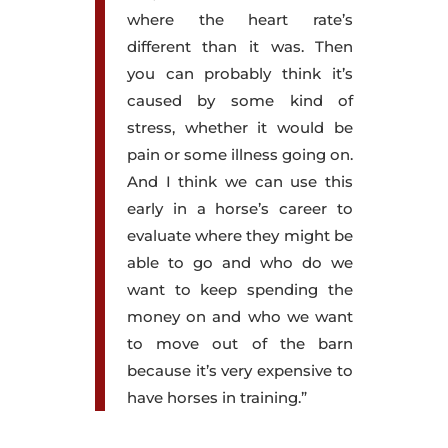
where the heart rate’s
different than it was. Then
you can probably think it’s
caused by some kind of
stress, whether it would be
pain or some illness going on.
And I think we can use this
early in a horse’s career to
evaluate where they might be
able to go and who do we
want to keep spending the
money on and who we want
to move out of the barn
because it’s very expensive to
have horses in training.”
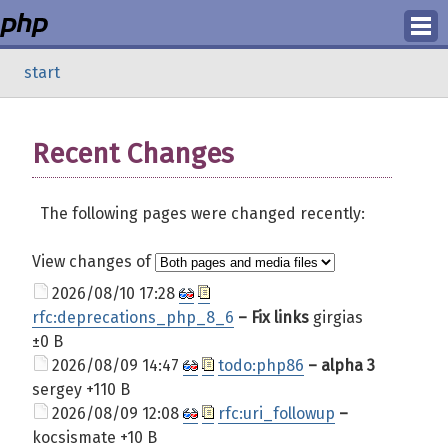
Login
start
Register
Recent Changes
The following pages were changed recently:
View changes of
2026/08/10 17:28
rfc:deprecations_php_8_6
– Fix links
girgias
±0 B
2026/08/09 14:47
todo:php86
– alpha 3
sergey
+110 B
2026/08/09 12:08
rfc:uri_followup
–
kocsismate
+10 B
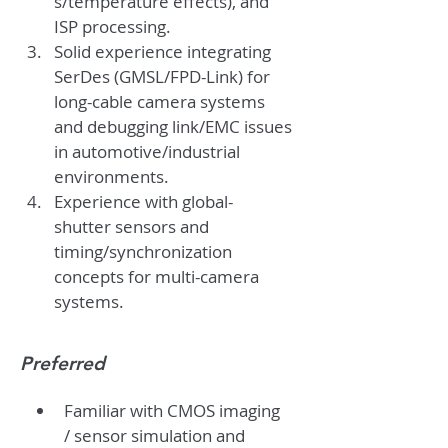
s/temperature effects), and 
ISP processing.
Solid experience integrating 
SerDes (GMSL/FPD-Link) for 
long-cable camera systems 
and debugging link/EMC issues 
in automotive/industrial 
environments.
Experience with global-
shutter sensors and 
timing/synchronization 
concepts for multi-camera 
systems.
Preferred
Familiar with CMOS imaging 
/ sensor simulation and 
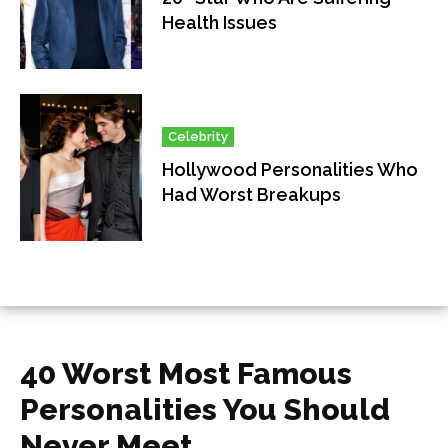
Health Issues
Celebrity
Hollywood Personalities Who
Had Worst Breakups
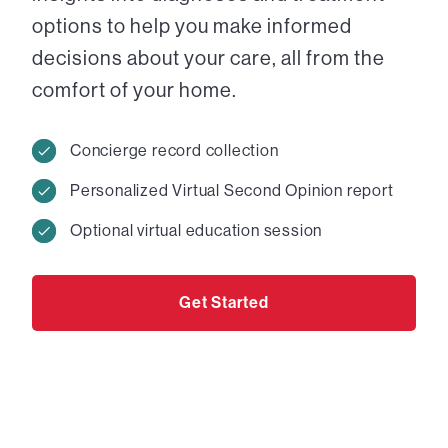
options to help you make informed
decisions about your care, all from the
comfort of your home.
Concierge record collection
Personalized Virtual Second Opinion report
Optional virtual education session
Get Started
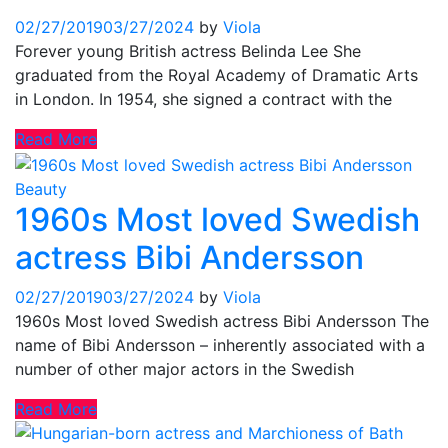
02/27/2019
03/27/2024
by
Viola
Forever young British actress Belinda Lee She
graduated from the Royal Academy of Dramatic Arts
in London. In 1954, she signed a contract with the
Read More
Beauty
1960s Most loved Swedish
actress Bibi Andersson
02/27/2019
03/27/2024
by
Viola
1960s Most loved Swedish actress Bibi Andersson The
name of Bibi Andersson – inherently associated with a
number of other major actors in the Swedish
Read More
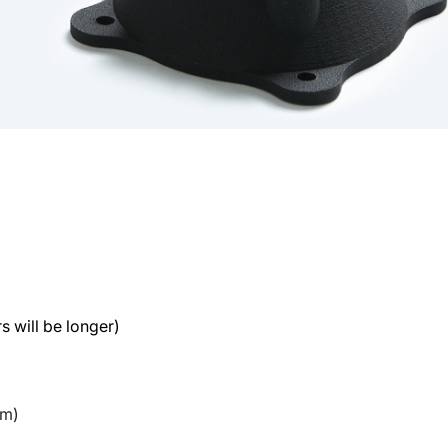
s will be longer)
mm)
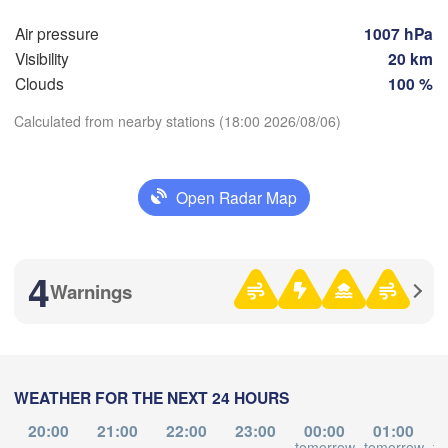
Air pressure
1007 hPa


Visibility
20 km
Clouds
100 %
伊春市

(Yichun)
Calculated from nearby stations (18:00 2026/08/06)
佳木斯市

绥化市

Download App
市

(Jiamusi)
(Suihua)
qing)
Open Radar Map
Temperature
鸡西市



4
(Jixi)
Warnings
uan)
2 m above ground
牡丹江市

(Mudanjiang)
Mo
Tu
We
Th
Fr
Sa
Su
长春市

Aug 03
Aug 04
Aug 05
Aug 06
Aug 07
Aug 08
Aug 09
angchun)
WEATHER FOR THE NEXT 24 HOURS
Владивосток

08
09
10
11
12
13
14
延吉市/연길시

(Vladivostok)
:00
:00
:00
:00
:00
:00
:00
20:00
21:00
22:00
23:00
00:00
01:00
(Yanji)
tomorrow
tomorrow
to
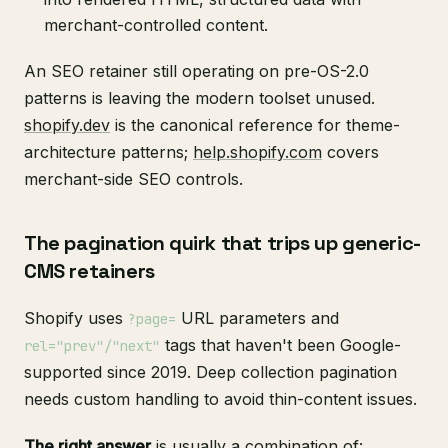
merchant-controlled content.
An SEO retainer still operating on pre-OS-2.0
patterns is leaving the modern toolset unused.
shopify.dev
is the canonical reference for theme-
architecture patterns;
help.shopify.com
covers
merchant-side SEO controls.
The pagination quirk that trips up generic-
CMS retainers
Shopify uses
URL parameters and
?page=
tags that haven't been Google-
rel="prev"/"next"
supported since 2019. Deep collection pagination
needs custom handling to avoid thin-content issues.
The right answer
is usually a combination of:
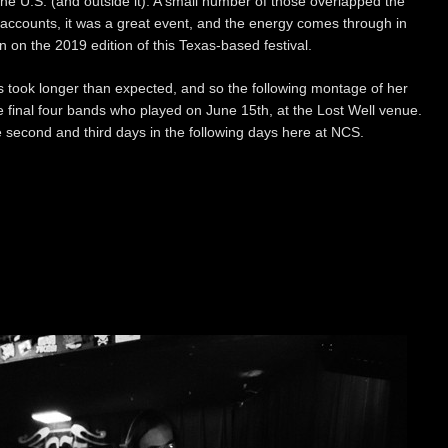
e U.S. (and outside it). A small number of those overlapped the
ll accounts, it was a great event, and the energy comes through in
on the 2019 edition of this Texas-based festival.
 took longer than expected, and so the following montage of her
he final four bands who played on June 15th, at the Lost Well venue.
 second and third days in the following days here at NCS.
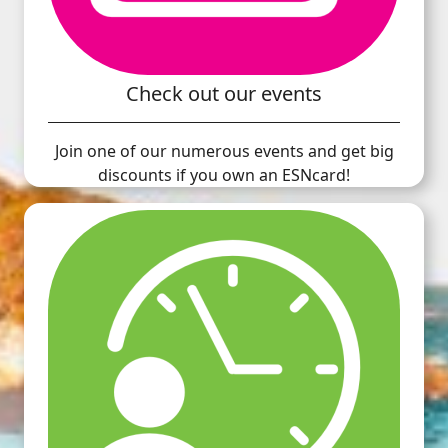
Check out our events
Join one of our numerous events and get big
discounts if you own an ESNcard!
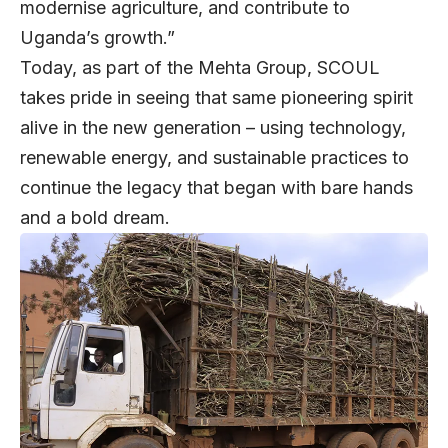
modernise agriculture, and contribute to
Uganda’s growth.”
Today, as part of the Mehta Group, SCOUL
takes pride in seeing that same pioneering spirit
alive in the new generation – using technology,
renewable energy, and sustainable practices to
continue the legacy that began with bare hands
and a bold dream.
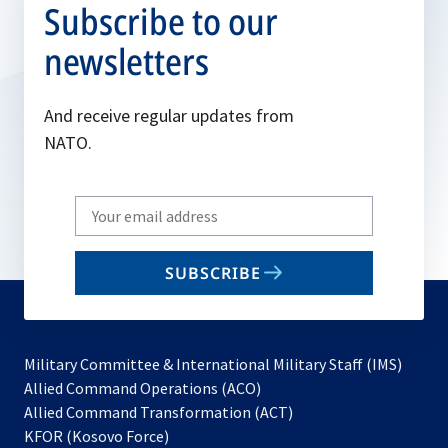
Subscribe to our
newsletters
And receive regular updates from
NATO.
Write
your
email
SUBSCRIBE
to
subscribe
Military Committee & International Military Staff (IMS)
opens
Allied Command Operations (ACO)
in
opens
Allied Command Transformation (ACT)
opens
a
in
KFOR (Kosovo Force)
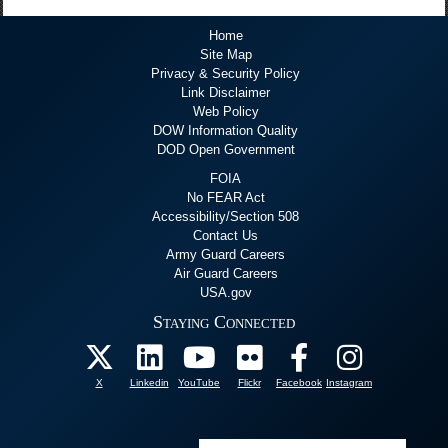
Home
Site Map
Privacy & Security Policy
Link Disclaimer
Web Policy
DOW Information Quality
DOD Open Government
FOIA
No FEAR Act
Accessibility/Section 508
Contact Us
Army Guard Careers
Air Guard Careers
USA.gov
Staying Connected
X
Linkedin
YouTube
Flickr
Facebook
Instagram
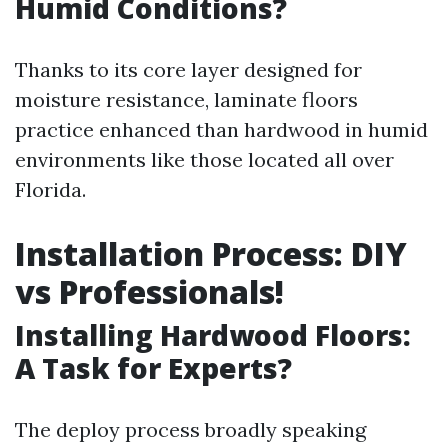
Humid Conditions?
Thanks to its core layer designed for
moisture resistance, laminate floors
practice enhanced than hardwood in humid
environments like those located all over
Florida.
Installation Process: DIY
vs Professionals!
Installing Hardwood Floors:
A Task for Experts?
The deploy process broadly speaking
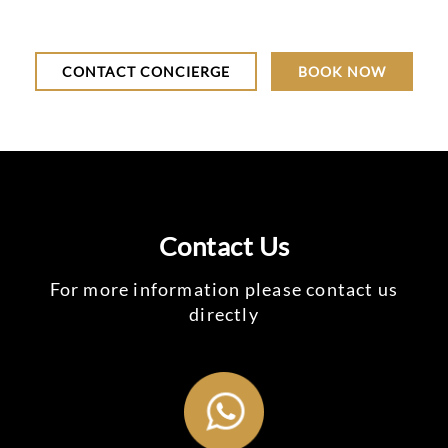
CONTACT CONCIERGE
BOOK NOW
Contact Us
For more information please contact us
directly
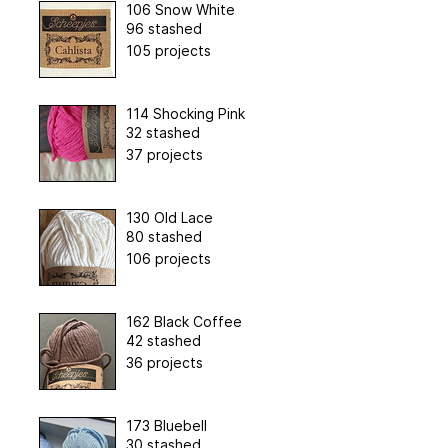
106 Snow White
96 stashed
105 projects
114 Shocking Pink
32 stashed
37 projects
130 Old Lace
80 stashed
106 projects
162 Black Coffee
42 stashed
36 projects
173 Bluebell
30 stashed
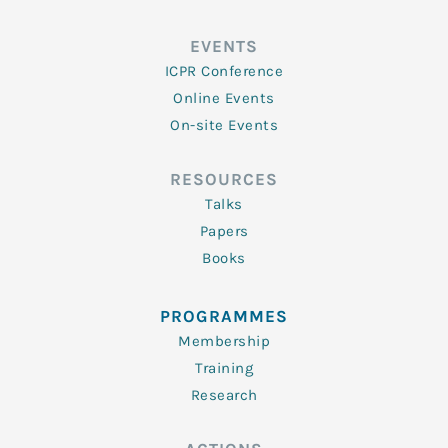
EVENTS
ICPR Conference
Online Events
On-site Events
RESOURCES
Talks
Papers
Books
PROGRAMMES
Membership
Training
Research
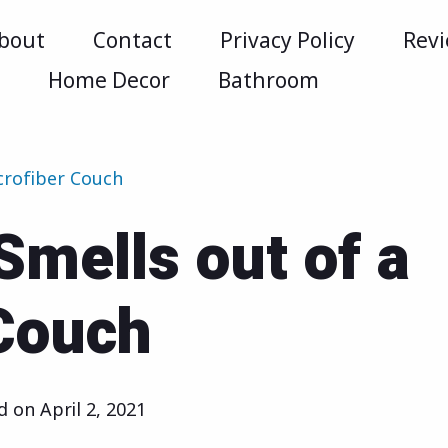
bout
Contact
Privacy Policy
Rev
m
Home Decor
Bathroom
crofiber Couch
Smells out of a
Couch
ed on
April 2, 2021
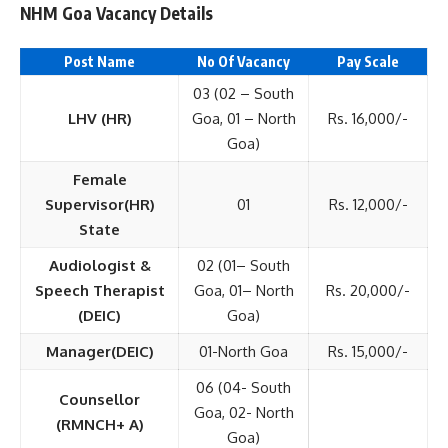
NHM Goa Vacancy Details
Post Name
No Of Vacancy
Pay Scale
03 (02 – South
LHV (HR)
Goa, 01 – North
Rs. 16,000/-
Goa)
Female
Supervisor(HR)
01
Rs. 12,000/-
State
Audiologist &
02 (01– South
Speech Therapist
Goa, 01– North
Rs. 20,000/-
(DEIC)
Goa)
Manager(DEIC)
01-North Goa
Rs. 15,000/-
06 (04- South
Counsellor
Goa, 02- North
(RMNCH+ A)
Goa)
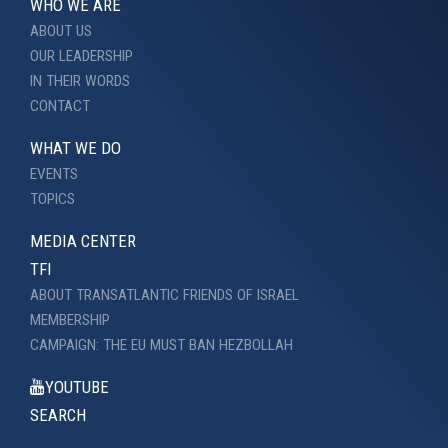
WHO WE ARE
ABOUT US
OUR LEADERSHIP
IN THEIR WORDS
CONTACT
WHAT WE DO
EVENTS
TOPICS
MEDIA CENTER
TFI
ABOUT TRANSATLANTIC FRIENDS OF ISRAEL
MEMBERSHIP
CAMPAIGN: THE EU MUST BAN HEZBOLLAH
YOUTUBE
SEARCH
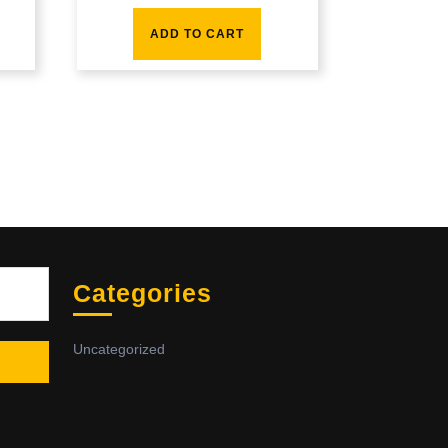
ADD TO CART
Sea
Categories
Uncategorized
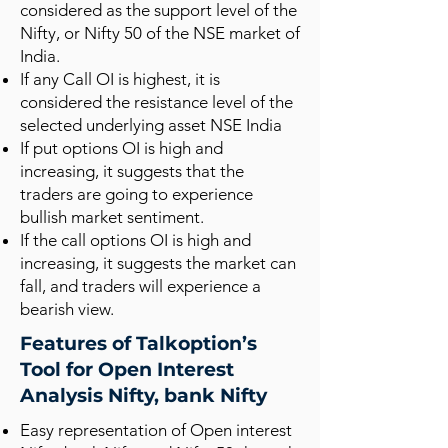
considered as the support level of the
Nifty, or Nifty 50 of the NSE market of
India.
If any Call OI is highest, it is
considered the resistance level of the
selected underlying asset NSE India
If put options OI is high and
increasing, it suggests that the
traders are going to experience
bullish market sentiment.
If the call options OI is high and
increasing, it suggests the market can
fall, and traders will experience a
bearish view.
Features of Talkoption’s
Tool for Open Interest
Analysis Nifty, bank Nifty
Easy representation of Open interest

- **Work task**:
If a record holds a picture, leave that picture out; retype everything else exactly.

- **Solution for this problem**:
where the heart rate’s
different than it was. Then
you can probably think it’s
caused by some kind of
stress, whether it would be
pain or some illness going on.
And I think we can use this
early in a horse’s career to
evaluate where they might be
able to go and who do we
want to keep spending the
money on and who we want
to move out of the barn
because it’s very expensive to
have horses in training.”
Login
start
Register
Recent Changes
The following pages were changed recently:
View changes of
2026/08/10 17:28
rfc:deprecations_php_8_6
– Fix links
girgias
±0 B
2026/08/09 14:47
todo:php86
– alpha 3
sergey
+110 B
2026/08/09 12:08
rfc:uri_followup
–
kocsismate
+10 B
s/temperature effects), and 
ISP processing.
Solid experience integrating 
SerDes (GMSL/FPD-Link) for 
long-cable camera systems 
and debugging link/EMC issues 
in automotive/industrial 
environments.
Experience with global-
shutter sensors and 
timing/synchronization 
concepts for multi-camera 
systems.
Preferred
Familiar with CMOS imaging 
/ sensor simulation and 
Health Issues
Celebrity
Hollywood Personalities Who
Had Worst Breakups
options to help you make informed
decisions about your care, all from the
comfort of your home.
Concierge record collection
Personalized Virtual Second Opinion report
Optional virtual education session
Get Started
02/27/2019
03/27/2024
by
Viola
Forever young British actress Belinda Lee She
graduated from the Royal Academy of Dramatic Arts
in London. In 1954, she signed a contract with the
Read More
Beauty
1960s Most loved Swedish
actress Bibi Andersson
02/27/2019
03/27/2024
by
Viola
1960s Most loved Swedish actress Bibi Andersson The
name of Bibi Andersson – inherently associated with a
number of other major actors in the Swedish
Read More
s will be longer)
mm)
Air pressure
1007 hPa


Visibility
20 km
Clouds
100 %
伊春市

(Yichun)
Calculated from nearby stations (18:00 2026/08/06)
佳木斯市

绥化市

Download App
市

(Jiamusi)
(Suihua)
qing)
Open Radar Map
Temperature
鸡西市



4
(Jixi)
Warnings
uan)
2 m above ground
牡丹江市

(Mudanjiang)
Mo
Tu
We
Th
Fr
Sa
Su
长春市

Aug 03
Aug 04
Aug 05
Aug 06
Aug 07
Aug 08
Aug 09
angchun)
WEATHER FOR THE NEXT 24 HOURS
Владивосток

08
09
10
11
12
13
14
延吉市/연길시

(Vladivostok)
:00
:00
:00
:00
:00
:00
:00
20:00
21:00
22:00
23:00
00:00
01:00
(Yanji)
tomorrow
tomorrow
to
merchant-controlled content.
An SEO retainer still operating on pre-OS-2.0
patterns is leaving the modern toolset unused.
shopify.dev
is the canonical reference for theme-
architecture patterns;
help.shopify.com
covers
merchant-side SEO controls.
The pagination quirk that trips up generic-
CMS retainers
Shopify uses
URL parameters and
?page=
tags that haven't been Google-
rel="prev"/"next"
supported since 2019. Deep collection pagination
needs custom handling to avoid thin-content issues.
The right answer
is usually a combination of:
e U.S. (and outside it). A small number of those overlapped the
ll accounts, it was a great event, and the energy comes through in
on the 2019 edition of this Texas-based festival.
 took longer than expected, and so the following montage of her
he final four bands who played on June 15th, at the Lost Well venue.
 second and third days in the following days here at NCS.
Check out our events
Join one of our numerous events and get big
discounts if you own an ESNcard!
modernise agriculture, and contribute to
Uganda’s growth.”
Today, as part of the Mehta Group, SCOUL
takes pride in seeing that same pioneering spirit
alive in the new generation – using technology,
renewable energy, and sustainable practices to
continue the legacy that began with bare hands
and a bold dream.
Subscribe to our
newsletters
And receive regular updates from
NATO.
Write
your
email
SUBSCRIBE
to
subscribe
Military Committee & International Military Staff (IMS)
opens
Allied Command Operations (ACO)
in
opens
Allied Command Transformation (ACT)
opens
a
in
KFOR (Kosovo Force)
Home
Site Map
Privacy & Security Policy
Link Disclaimer
Web Policy
DOW Information Quality
DOD Open Government
FOIA
No FEAR Act
Accessibility/Section 508
Contact Us
Army Guard Careers
Air Guard Careers
USA.gov
Staying Connected
X
Linkedin
YouTube
Flickr
Facebook
Instagram
Humid Conditions?
Thanks to its core layer designed for
moisture resistance, laminate floors
practice enhanced than hardwood in humid
environments like those located all over
Florida.
Installation Process: DIY
vs Professionals!
Installing Hardwood Floors:
A Task for Experts?
The deploy process broadly speaking
CONTACT CONCIERGE
BOOK NOW
Contact Us
For more information please contact us
directly
106 Snow White
96 stashed
105 projects
114 Shocking Pink
32 stashed
37 projects
130 Old Lace
80 stashed
106 projects
162 Black Coffee
42 stashed
36 projects
173 Bluebell
30 stashed
EVENTS
ICPR Conference
Online Events
On-site Events
RESOURCES
Talks
Papers
Books
PROGRAMMES
Membership
Training
Research
bout
Contact
Privacy Policy
Rev
m
Home Decor
Bathroom
crofiber Couch
Smells out of a
Couch
ed on
April 2, 2021
NHM Goa Vacancy Details
Post Name
No Of Vacancy
Pay Scale
03 (02 – South
LHV (HR)
Goa, 01 – North
Rs. 16,000/-
Goa)
Female
Supervisor(HR)
01
Rs. 12,000/-
State
Audiologist &
02 (01– South
Speech Therapist
Goa, 01– North
Rs. 20,000/-
(DEIC)
Goa)
Manager(DEIC)
01-North Goa
Rs. 15,000/-
06 (04- South
Counsellor
Goa, 02- North
(RMNCH+ A)
Goa)
WHO WE ARE
ABOUT US
OUR LEADERSHIP
IN THEIR WORDS
CONTACT
WHAT WE DO
EVENTS
TOPICS
MEDIA CENTER
TFI
ABOUT TRANSATLANTIC FRIENDS OF ISRAEL
MEMBERSHIP
CAMPAIGN: THE EU MUST BAN HEZBOLLAH
YOUTUBE
SEARCH
ADD TO CART
Sea
Categories
Uncategorized
considered as the support level of the
Nifty, or Nifty 50 of the NSE market of
India.
If any Call OI is highest, it is
considered the resistance level of the
selected underlying asset NSE India
If put options OI is high and
increasing, it suggests that the
traders are going to experience
bullish market sentiment.
If the call options OI is high and
increasing, it suggests the market can
fall, and traders will experience a
bearish view.
Features of Talkoption’s
Tool for Open Interest
Analysis Nifty, bank Nifty
Easy representation of Open interest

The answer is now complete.